But the overaching issue Spurrier raises -- what coaches and colleges tell athletes about their prospects for admission, and when in the process they send those signals -- is a real one that affects every university that plays big-time sports. (Lest anyone wonder, it even applies in the Ivy League.)

Spurrier, who has spent more than two decades as a college and professional head football coach, used a news conference pegged to the start of the college football season on Sunday to complain bitterly about the fact that the university had in recent weeks rejected two high school players to whom Spurrier had essentially promised admission in February (video of his comments can be found here). The coach had done so, he said, because the athletes had been cleared to play under the NCAA's Division I eligibility requirements for freshmen -- a standard that ought to be sufficient for admission to the university, Spurrier suggested.

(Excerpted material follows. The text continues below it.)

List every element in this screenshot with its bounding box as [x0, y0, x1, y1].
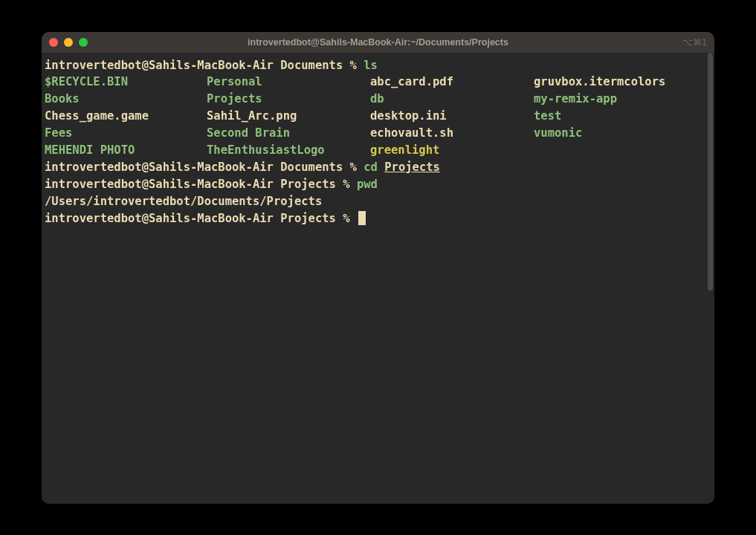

But the “special” admissions process that the university uses for about 75 students a year who don't qualify under its regular admissions procedures turned down appeals from two of three football recruits who were referred to it. The players found out only this summer – one as recently as mid-July -- that they would not be able to enroll and play football at South Carolina, leaving them few options to enroll elsewhere and, Spurrier said, making the university and the coach look bad.

“I’m embarrassed that I, and our coaches, basically misled these young men into believing they were coming here,” Spurrier said. “Now, I’m not blasting the president or the provost. The president has already told me how we’re going to change how we do admissions here…. As long as I’m the coach here, we’re going to take guys that qualify. If not, then I’m going to have to go somewhere else because I can’t tell a young man to come to school here, he qualifies, and not do that. And we did that this year.”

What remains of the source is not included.